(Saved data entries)

* * * *

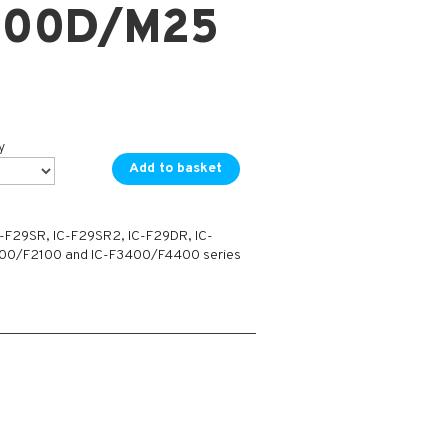
000D/M25
y
Add to basket
C-F29SR, IC-F29SR2, IC-F29DR, IC-
100/F2100 and IC-F3400/F4400 series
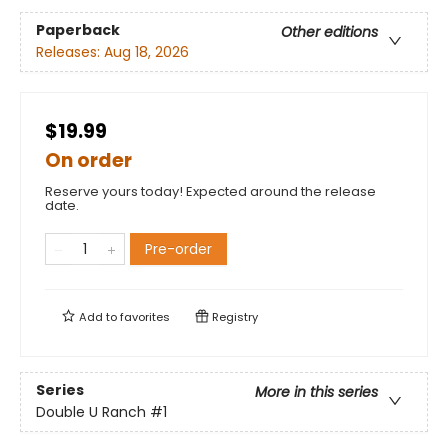
Paperback
Other editions
Releases:
Aug 18, 2026
$19.99
On order
Reserve yours today! Expected around the release
date.
Pre-order
Add to
favorites
Registry
Series
More in this series
Double U Ranch
#1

* * * *

**The task**
Write out an exact transcription of the line with "Aug 18, 2026" and of each line after it; stop at the end of the records.

**Answer for this exercise**
Aug 18, 2026
$19.99
On order
Reserve yours today! Expected around the release
date.
Pre-order
Add to
favorites
Registry
Series
More in this series
Double U Ranch
#1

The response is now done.